Records below:
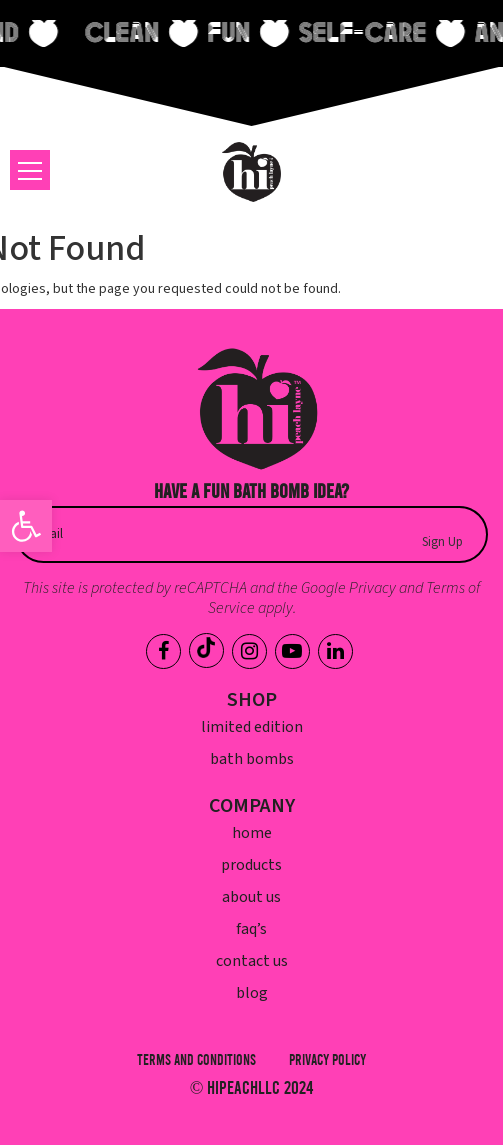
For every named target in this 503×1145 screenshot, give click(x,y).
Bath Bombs (252, 759)
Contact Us (252, 961)
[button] (26, 526)
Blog (252, 993)
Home (252, 833)
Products (251, 865)
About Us (251, 897)
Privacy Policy (327, 1060)
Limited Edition (252, 727)
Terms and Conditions (196, 1060)
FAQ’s (251, 929)
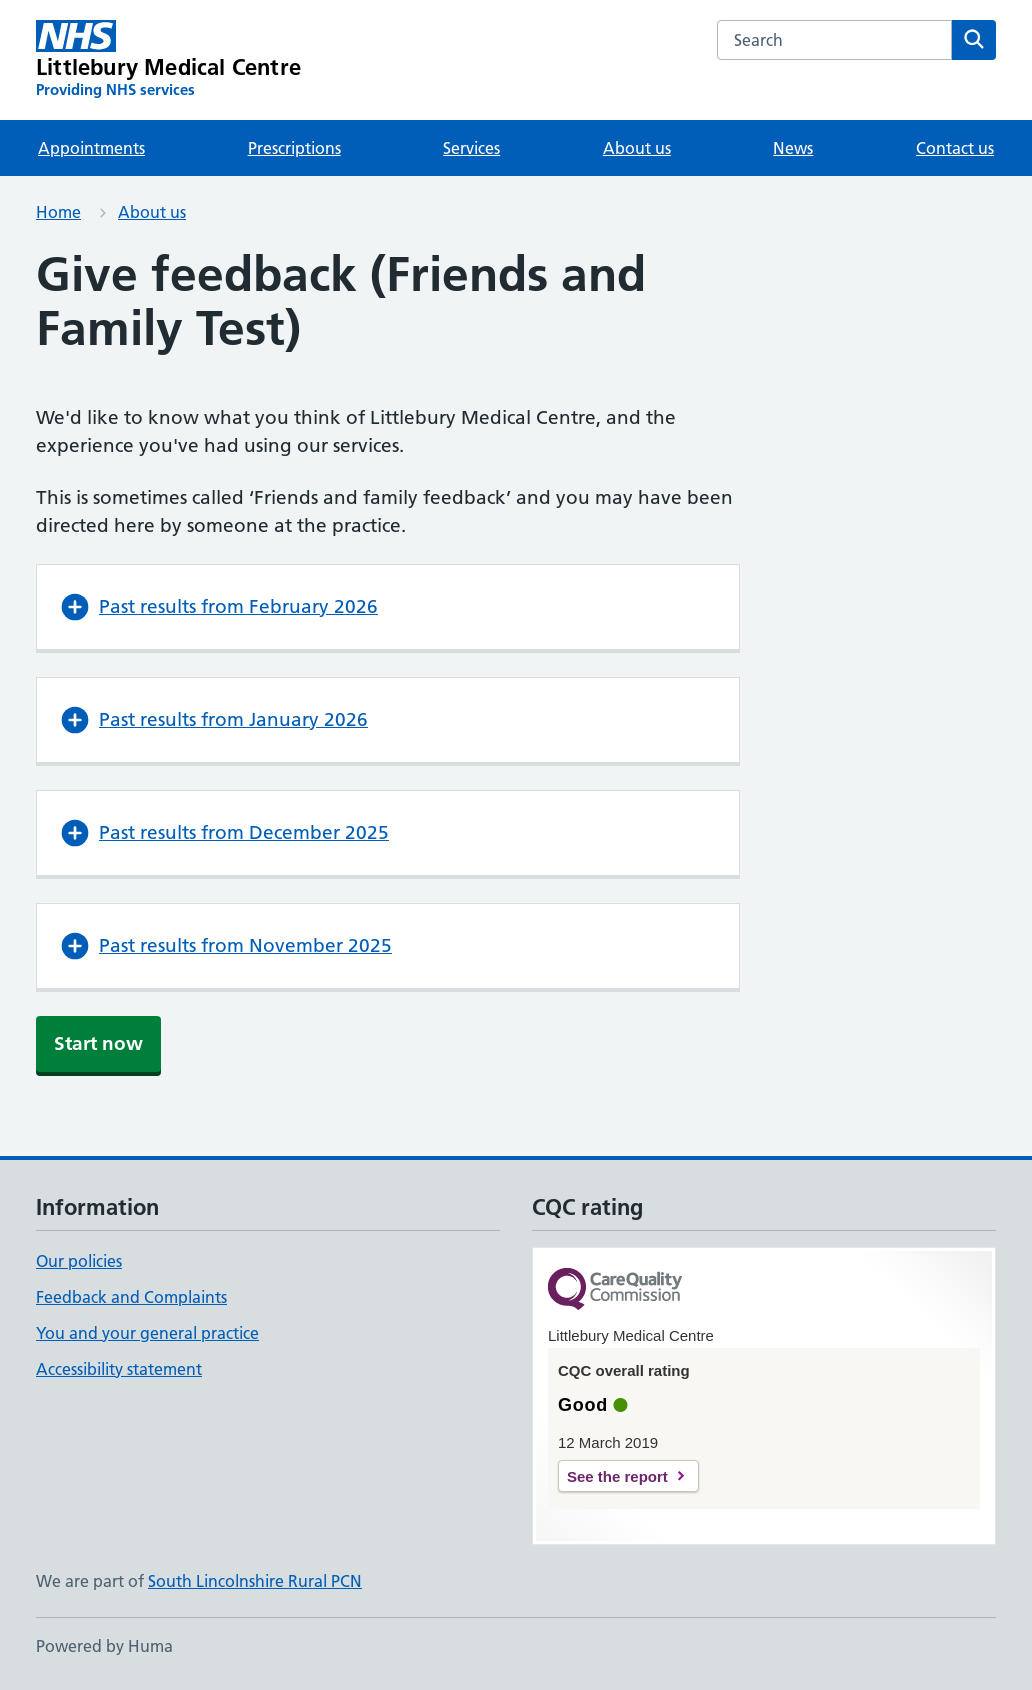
End of Records.
What the task asks — An exact transcription of the records above is needed, with no pictures included.

The answer —
For every named target in this 503×1145 screenshot, give click(x,y).
Bath Bombs (252, 759)
Contact Us (252, 961)
[button] (26, 526)
Blog (252, 993)
Home (252, 833)
Products (251, 865)
About Us (251, 897)
Privacy Policy (327, 1060)
Limited Edition (252, 727)
Terms and Conditions (196, 1060)
FAQ’s (251, 929)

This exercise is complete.